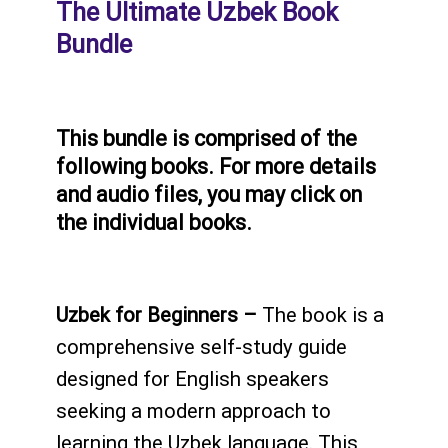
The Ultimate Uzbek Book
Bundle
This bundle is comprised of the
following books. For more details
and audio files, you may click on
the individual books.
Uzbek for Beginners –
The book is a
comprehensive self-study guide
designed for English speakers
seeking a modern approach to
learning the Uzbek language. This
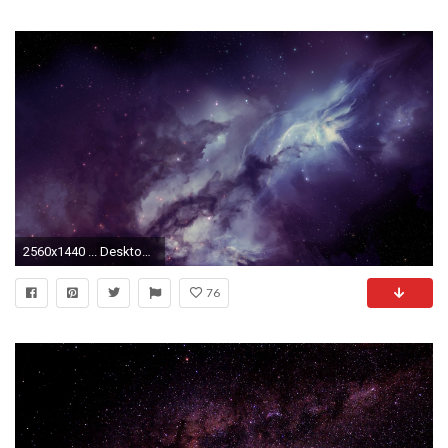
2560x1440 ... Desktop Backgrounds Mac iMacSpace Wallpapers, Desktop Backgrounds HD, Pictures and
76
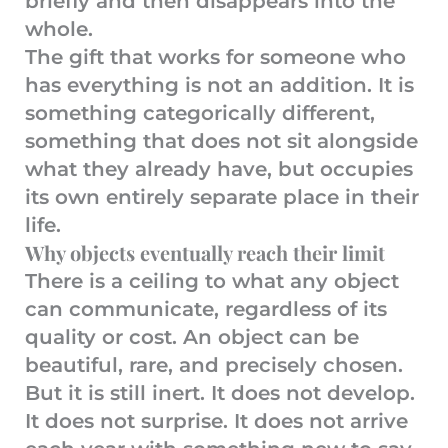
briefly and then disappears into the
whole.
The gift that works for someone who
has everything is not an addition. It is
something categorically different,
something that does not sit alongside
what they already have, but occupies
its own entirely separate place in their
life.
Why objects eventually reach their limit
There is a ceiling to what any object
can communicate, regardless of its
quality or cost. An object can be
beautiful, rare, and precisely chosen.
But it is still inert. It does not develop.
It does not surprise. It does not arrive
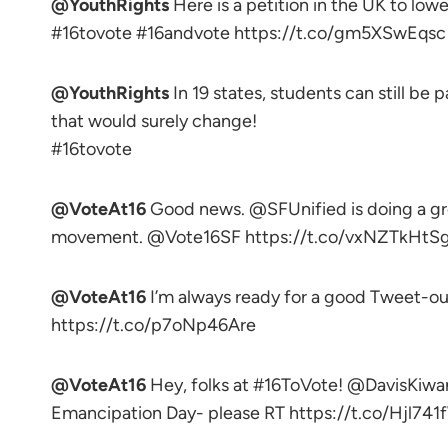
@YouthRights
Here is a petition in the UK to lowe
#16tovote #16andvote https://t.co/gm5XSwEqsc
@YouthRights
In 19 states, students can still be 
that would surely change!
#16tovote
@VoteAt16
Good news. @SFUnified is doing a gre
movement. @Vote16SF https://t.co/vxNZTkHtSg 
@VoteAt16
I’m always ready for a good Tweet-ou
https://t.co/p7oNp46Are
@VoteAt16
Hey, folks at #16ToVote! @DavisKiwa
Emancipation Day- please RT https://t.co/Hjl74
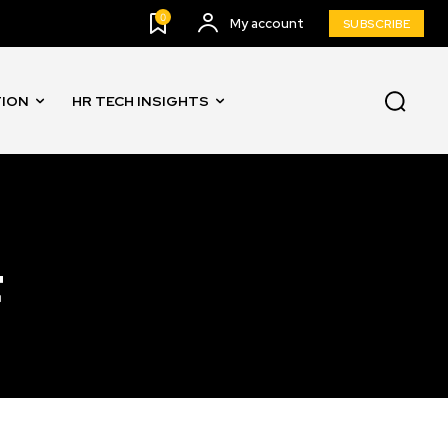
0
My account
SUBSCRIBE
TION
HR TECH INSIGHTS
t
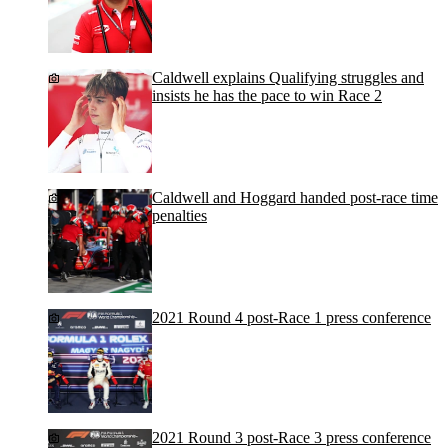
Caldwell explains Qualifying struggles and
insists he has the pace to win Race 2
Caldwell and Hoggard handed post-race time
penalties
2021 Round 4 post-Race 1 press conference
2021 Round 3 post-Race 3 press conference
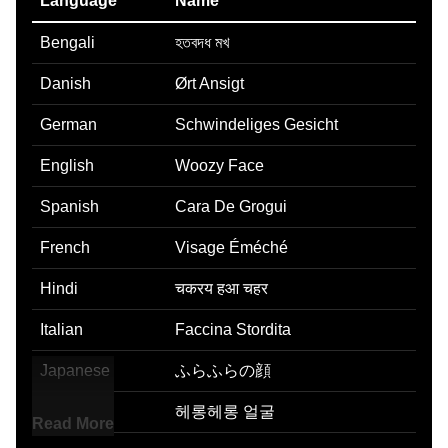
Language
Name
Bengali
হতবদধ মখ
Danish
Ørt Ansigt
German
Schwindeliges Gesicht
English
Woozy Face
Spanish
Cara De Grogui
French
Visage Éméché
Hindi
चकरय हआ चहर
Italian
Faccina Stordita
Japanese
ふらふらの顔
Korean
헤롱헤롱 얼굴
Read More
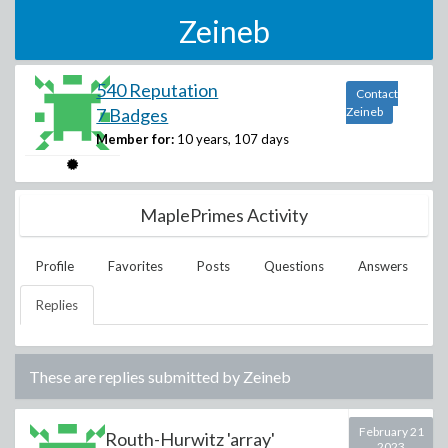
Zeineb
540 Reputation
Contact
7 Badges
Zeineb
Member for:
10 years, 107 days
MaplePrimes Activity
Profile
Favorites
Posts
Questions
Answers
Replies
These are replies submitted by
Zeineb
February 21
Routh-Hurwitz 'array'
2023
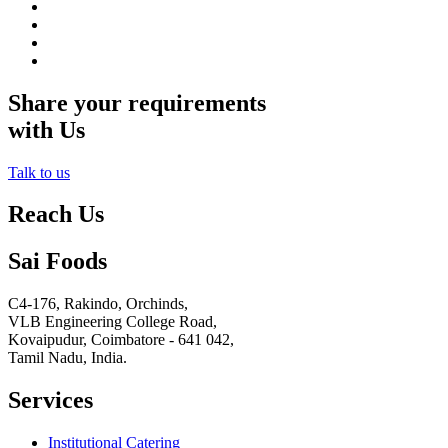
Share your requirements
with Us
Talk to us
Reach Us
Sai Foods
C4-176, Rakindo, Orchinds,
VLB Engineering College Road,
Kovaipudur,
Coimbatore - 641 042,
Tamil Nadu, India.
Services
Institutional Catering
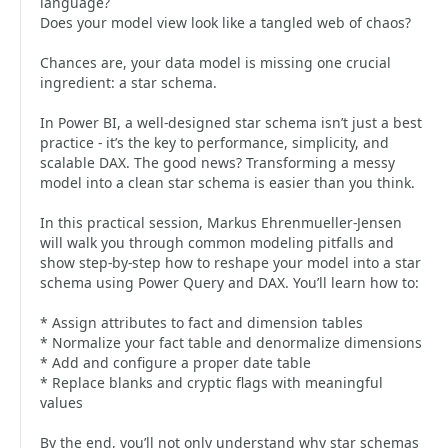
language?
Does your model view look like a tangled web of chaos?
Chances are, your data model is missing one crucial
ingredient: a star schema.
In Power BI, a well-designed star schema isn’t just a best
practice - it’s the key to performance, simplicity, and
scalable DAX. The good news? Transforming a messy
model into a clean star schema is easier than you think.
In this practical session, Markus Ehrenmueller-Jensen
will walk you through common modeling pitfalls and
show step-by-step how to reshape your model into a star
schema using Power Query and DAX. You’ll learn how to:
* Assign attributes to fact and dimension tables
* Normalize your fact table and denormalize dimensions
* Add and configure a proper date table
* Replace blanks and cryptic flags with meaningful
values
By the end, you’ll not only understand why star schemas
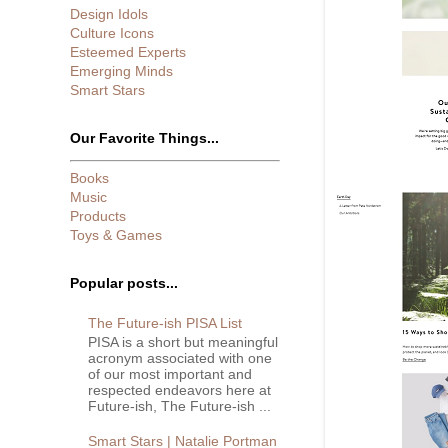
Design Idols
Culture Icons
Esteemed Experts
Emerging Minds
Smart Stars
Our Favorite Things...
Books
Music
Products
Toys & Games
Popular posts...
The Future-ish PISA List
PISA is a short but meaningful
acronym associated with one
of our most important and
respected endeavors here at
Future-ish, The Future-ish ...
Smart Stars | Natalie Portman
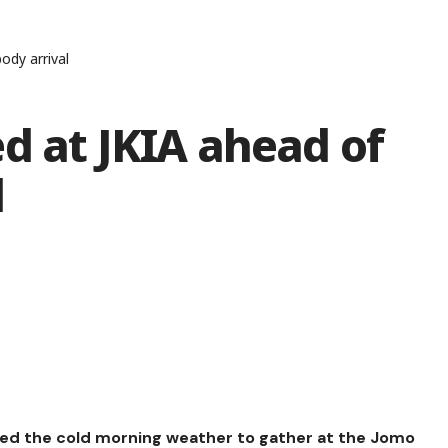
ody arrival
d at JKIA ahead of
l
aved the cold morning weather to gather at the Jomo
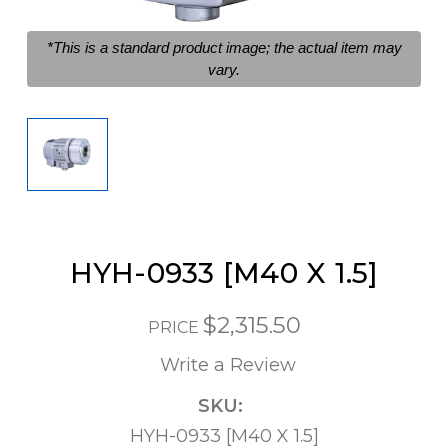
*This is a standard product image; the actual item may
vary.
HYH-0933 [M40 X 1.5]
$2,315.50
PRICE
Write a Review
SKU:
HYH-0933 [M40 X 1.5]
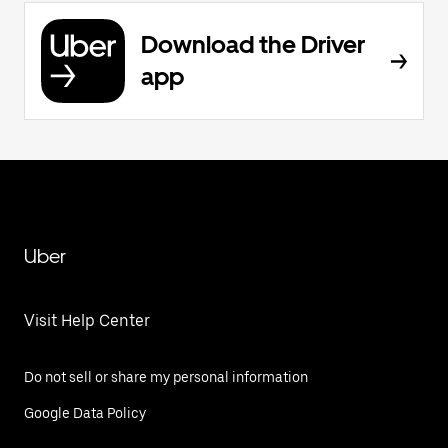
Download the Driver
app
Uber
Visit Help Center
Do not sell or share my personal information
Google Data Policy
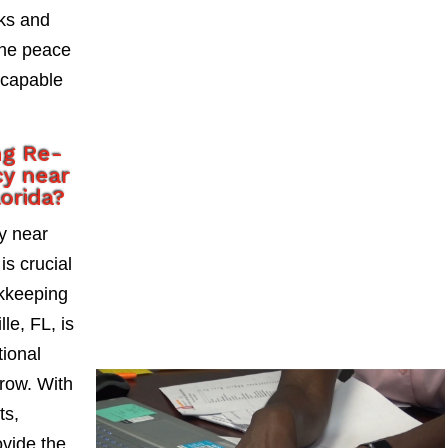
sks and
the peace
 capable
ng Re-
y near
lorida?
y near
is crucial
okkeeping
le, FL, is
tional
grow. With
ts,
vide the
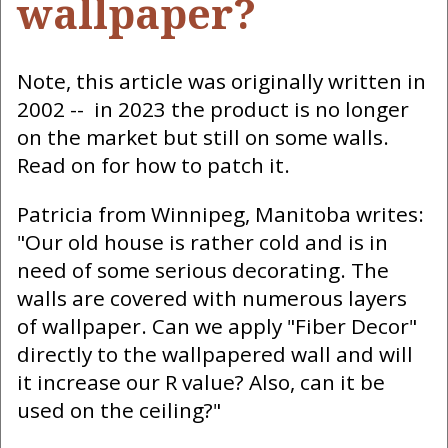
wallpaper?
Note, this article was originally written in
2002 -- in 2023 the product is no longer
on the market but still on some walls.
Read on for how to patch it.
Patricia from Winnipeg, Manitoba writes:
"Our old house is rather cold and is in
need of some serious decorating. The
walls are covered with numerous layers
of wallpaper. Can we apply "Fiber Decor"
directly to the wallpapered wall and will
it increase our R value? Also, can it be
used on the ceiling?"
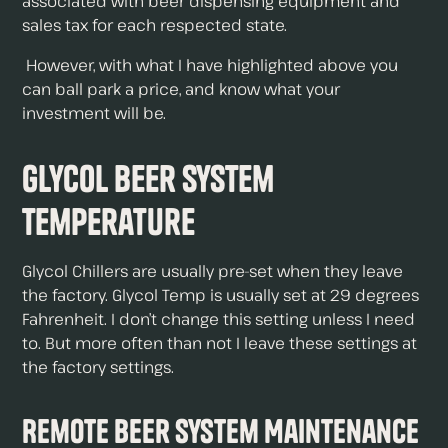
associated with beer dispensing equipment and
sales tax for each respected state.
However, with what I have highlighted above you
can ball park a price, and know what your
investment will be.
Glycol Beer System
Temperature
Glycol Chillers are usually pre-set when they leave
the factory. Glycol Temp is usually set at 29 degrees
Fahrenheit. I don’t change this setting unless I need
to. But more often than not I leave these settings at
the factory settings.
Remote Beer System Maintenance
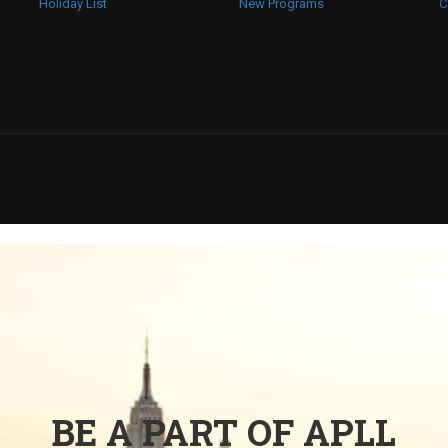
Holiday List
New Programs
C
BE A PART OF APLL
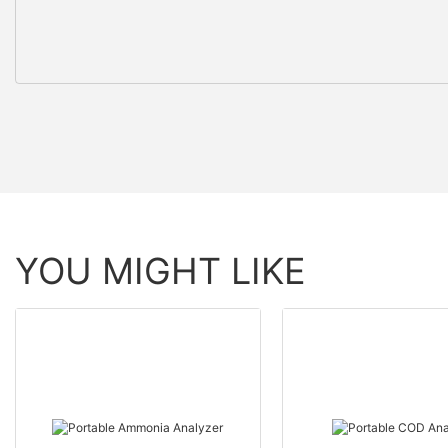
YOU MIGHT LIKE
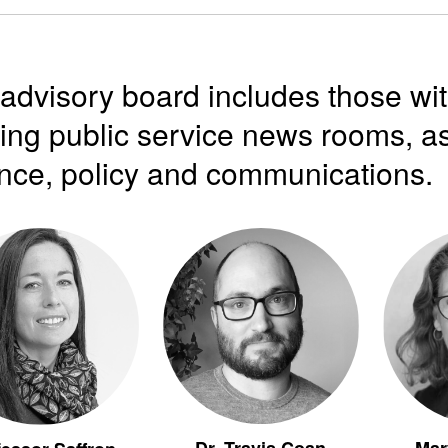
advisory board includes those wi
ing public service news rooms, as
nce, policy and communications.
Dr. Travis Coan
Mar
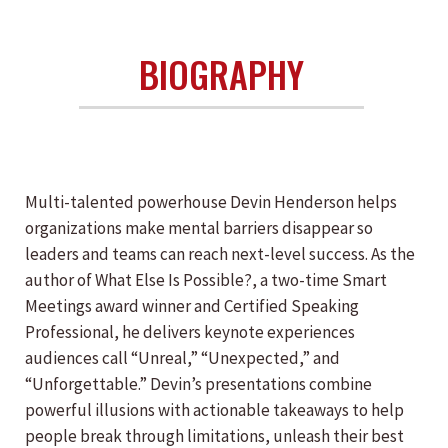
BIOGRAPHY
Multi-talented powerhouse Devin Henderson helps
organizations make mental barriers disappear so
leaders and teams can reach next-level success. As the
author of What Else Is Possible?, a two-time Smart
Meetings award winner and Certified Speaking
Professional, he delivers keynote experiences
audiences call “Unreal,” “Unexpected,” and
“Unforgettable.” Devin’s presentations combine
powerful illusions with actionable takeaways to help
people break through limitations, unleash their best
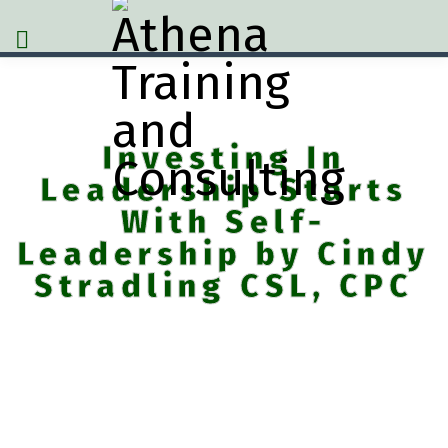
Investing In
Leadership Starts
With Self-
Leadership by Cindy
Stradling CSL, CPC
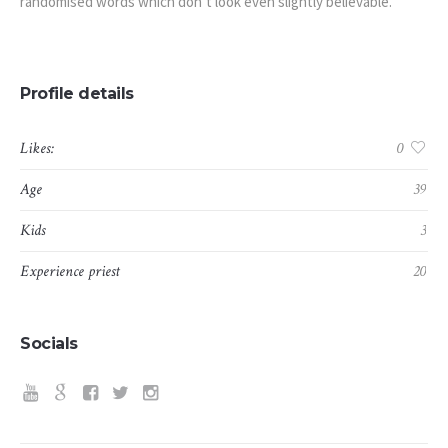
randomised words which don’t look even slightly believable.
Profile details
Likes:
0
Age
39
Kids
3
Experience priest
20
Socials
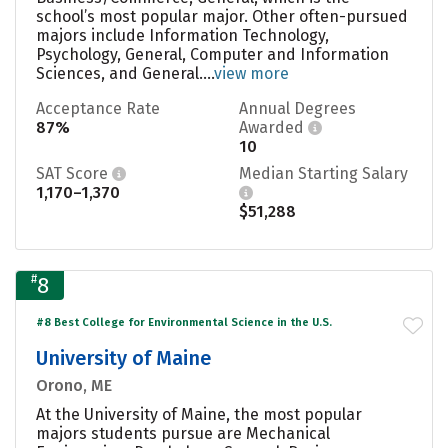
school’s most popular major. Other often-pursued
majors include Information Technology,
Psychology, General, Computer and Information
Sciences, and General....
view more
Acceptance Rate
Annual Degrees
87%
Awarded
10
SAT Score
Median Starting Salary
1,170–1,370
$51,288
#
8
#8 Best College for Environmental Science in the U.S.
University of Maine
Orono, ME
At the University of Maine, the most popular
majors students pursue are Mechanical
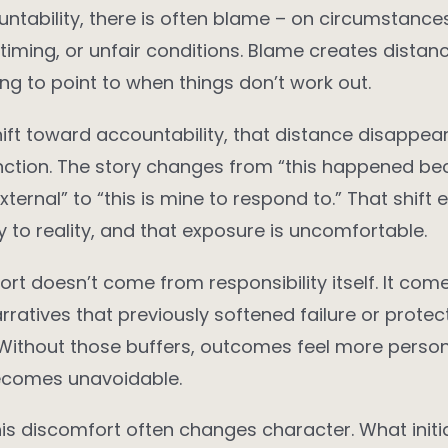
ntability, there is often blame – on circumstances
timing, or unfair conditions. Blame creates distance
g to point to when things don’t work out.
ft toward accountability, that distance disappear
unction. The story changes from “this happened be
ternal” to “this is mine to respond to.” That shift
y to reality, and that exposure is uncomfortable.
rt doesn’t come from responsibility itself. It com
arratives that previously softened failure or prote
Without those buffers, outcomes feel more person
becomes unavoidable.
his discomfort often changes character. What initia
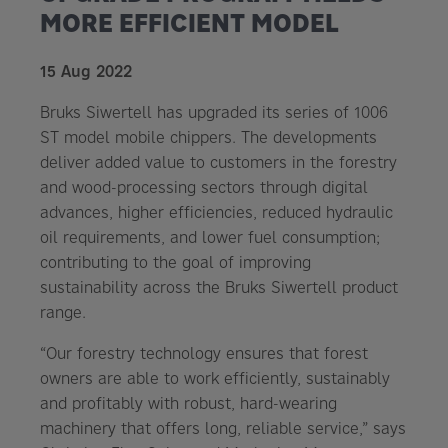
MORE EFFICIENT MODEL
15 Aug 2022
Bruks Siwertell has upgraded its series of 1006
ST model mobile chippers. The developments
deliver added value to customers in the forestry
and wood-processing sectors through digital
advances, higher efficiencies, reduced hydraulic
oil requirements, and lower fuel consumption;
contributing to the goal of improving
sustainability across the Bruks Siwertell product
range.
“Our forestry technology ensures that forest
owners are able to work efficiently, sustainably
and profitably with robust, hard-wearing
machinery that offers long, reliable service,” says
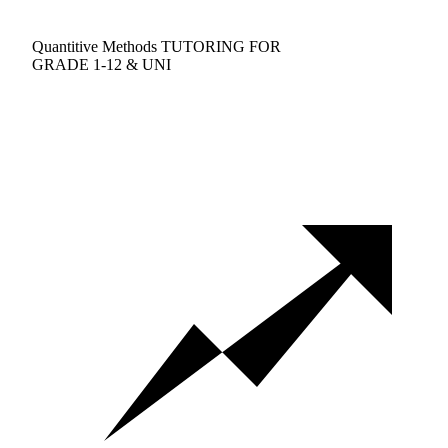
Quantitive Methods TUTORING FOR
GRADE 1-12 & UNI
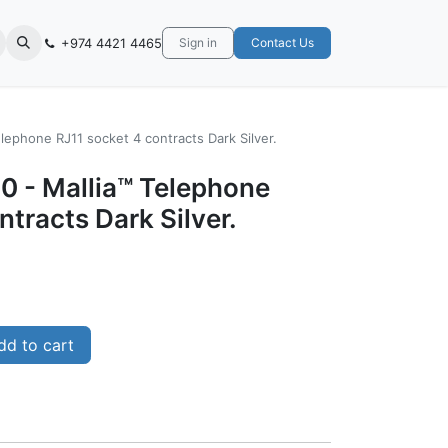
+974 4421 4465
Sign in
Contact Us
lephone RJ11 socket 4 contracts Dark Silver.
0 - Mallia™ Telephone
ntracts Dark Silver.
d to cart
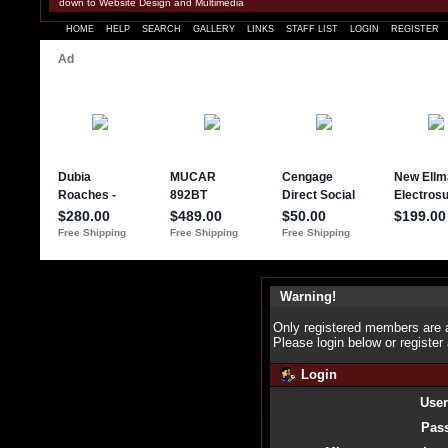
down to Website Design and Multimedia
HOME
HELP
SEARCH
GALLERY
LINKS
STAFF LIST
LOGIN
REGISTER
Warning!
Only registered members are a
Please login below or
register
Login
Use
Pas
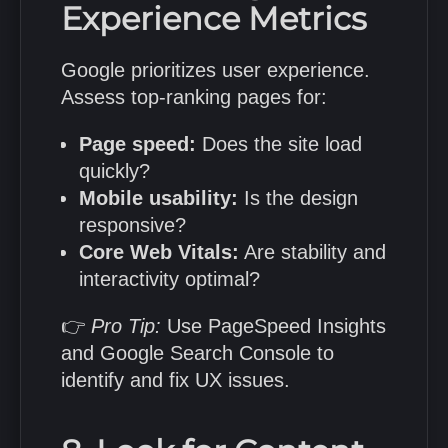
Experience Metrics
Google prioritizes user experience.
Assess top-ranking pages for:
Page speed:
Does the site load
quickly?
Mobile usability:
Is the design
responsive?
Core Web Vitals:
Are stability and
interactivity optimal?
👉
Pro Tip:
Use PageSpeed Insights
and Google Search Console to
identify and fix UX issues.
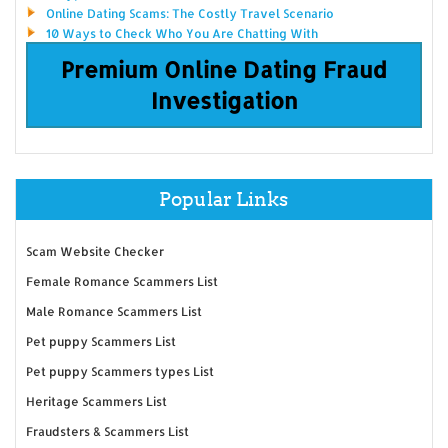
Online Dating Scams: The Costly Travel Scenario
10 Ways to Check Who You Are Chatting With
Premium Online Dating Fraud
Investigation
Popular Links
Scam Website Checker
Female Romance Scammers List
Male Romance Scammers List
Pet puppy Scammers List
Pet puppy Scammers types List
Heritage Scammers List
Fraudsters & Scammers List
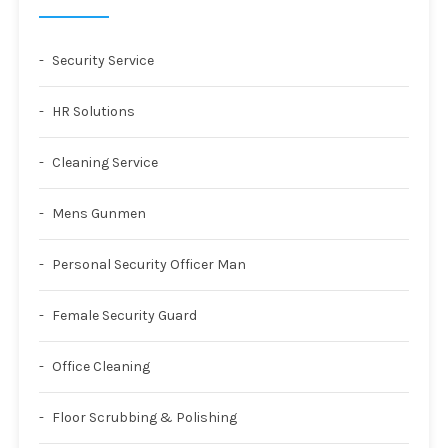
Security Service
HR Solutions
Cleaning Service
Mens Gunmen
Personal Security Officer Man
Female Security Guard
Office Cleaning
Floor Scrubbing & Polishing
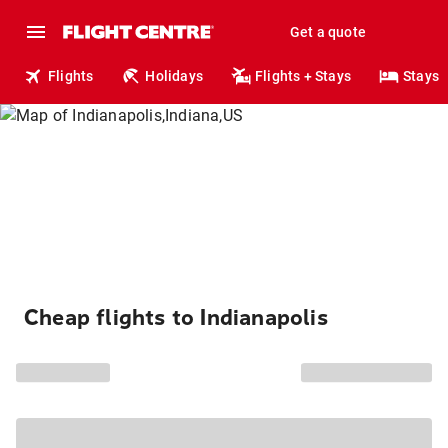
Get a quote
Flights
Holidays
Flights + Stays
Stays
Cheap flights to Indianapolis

- Exercise goal
Where a line in the records above contains "crucial", include it in the count, and give only that number.

- Answer for the task
2